- Genre: Reality/Comedy
- Presented by: Bernard Curry
- Starring: Rebel Wilson Celia Ireland Travis Cotton Jody Kennedy Julie Herbert Glenn Butcher
- Country of origin: Australia
- Original language: English
- No. of seasons: 1
- No. of episodes: 10

Production
- Production location: TCN-9 studios Sydney, Australia

Original release
- Network: Nine Network
- Release: 12 February – 19 February 2008

= Monster House (Australian TV series) =

Monster House was an Australian reality/comedy television series broadcast on the Nine Network.

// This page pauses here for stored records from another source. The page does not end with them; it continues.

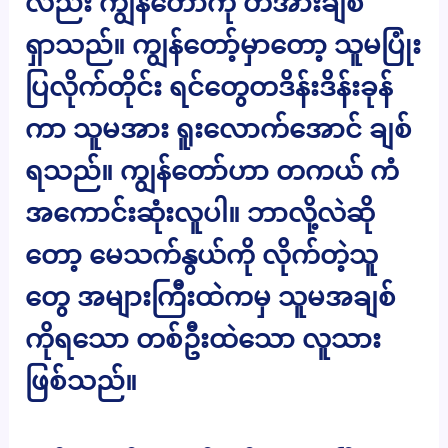
လည်း ကျွန်တော်ကို တအားချစ်
ရှာသည်။ ကျွန်တော့်မှာတော့ သူမပြုံး
ပြလိုက်တိုင်း ရင်တွေတဒိန်းဒိန်းခုန်
ကာ သူမအား ရူးလောက်အောင် ချစ်
ရသည်။ ကျွန်တော်ဟာ တကယ် ကံ
အကောင်းဆုံးလူပါ။ ဘာလို့လဲဆို
တော့ မေသက်နွယ်ကို လိုက်တဲ့သူ
တွေ အများကြီးထဲကမှ သူမအချစ်
ကိုရသော တစ်ဦးထဲသော လူသား
ဖြစ်သည်။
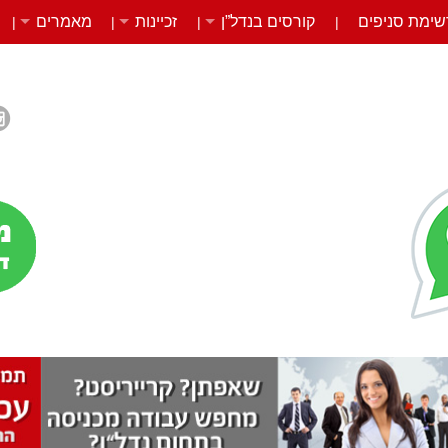
שימת סניפים
קורסים בנדל”ן
זכיינות
מאמרים
|
|
|
|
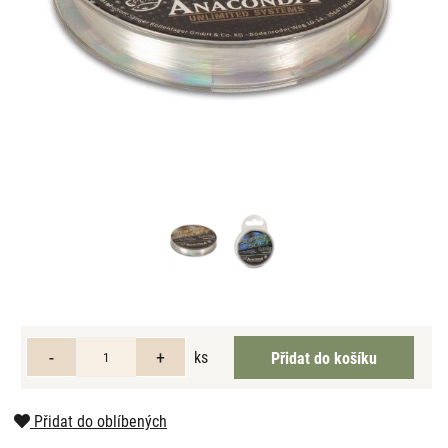
ks
Přidat do oblíbených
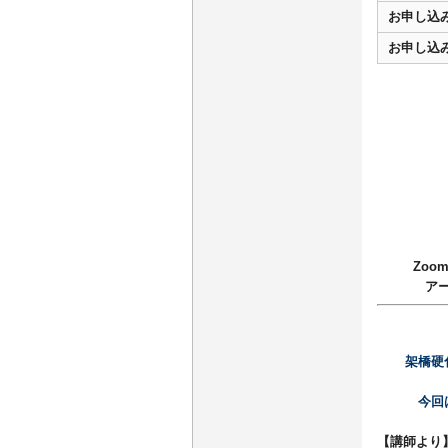
お申し込
お申し込
Zoo
ア
架橋硬
今回
【講師より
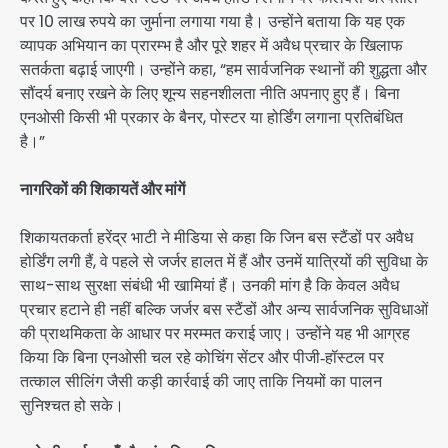
पर 10 लाख रुपये का जुर्माना लगाया गया है। उन्होंने बताया कि यह एक
व्यापक अभियान का प्रारम्भ है और पूरे शहर में अवैध प्रचार के खिलाफ
सतर्कता बढ़ाई जाएगी। उन्होंने कहा, “हम सार्वजनिक स्थानों की शुद्धता और
सौंदर्य बनाए रखने के लिए शून्य सहनशीलता नीति अपनाए हुए हैं। बिना
एनओसी किसी भी प्रकार के बैनर, पोस्टर या होर्डिंग लगाना प्रतिबंधित
है।”
नागरिकों की शिकायतें और मांगें
शिकायतकर्ता हरेंद्र भाटी ने मीडिया से कहा कि जिन बस स्टैंडों पर अवैध
होर्डिंग लगी हैं, वे पहले से जर्जर हालत में हैं और उनमें यात्रियों की सुविधा के
साथ-साथ सुरक्षा संबंधी भी खामियां हैं। उनकी मांग है कि केवल अवैध
प्रचार हटाने ही नहीं बल्कि जर्जर बस स्टैंडों और अन्य सार्वजनिक सुविधाओं
की प्राथमिकता के आधार पर मरम्मत कराई जाए। उन्होंने यह भी आग्रह
किया कि बिना एनओसी चल रहे कोचिंग सेंटर और पीजी‑हॉस्टल पर
तत्काल सीलिंग जैसी कड़ी कार्रवाई की जाए ताकि नियमों का पालन
सुनिश्चत हो सके।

Debuting on 12 February 2008, the program was hosted by Bernard Curry, brother of Stephen and Andrew Curry.

The show centred on the Webb family, played by actors Rebel Wilson, Celia Ireland, Travis Cotton, Jody Kennedy, Julie Herbert and Glenn Butcher, who act as a fictional family in a house purpose-built with hidden cameras to capture their performances and those of the unsuspecting guests who get brought into the family's "web".

The show debuted with an unimpressive 793,000 viewers tuning in. It was pulled from schedules after its second episode, and axed by the network the following day. Nine had commissioned ten unaired episodes of the show, which were filmed in December 2007 and January 2008.

Nine stated it would air the remaining episodes later in the year, and did so as counter-programming during the 2008 Summer Olympics.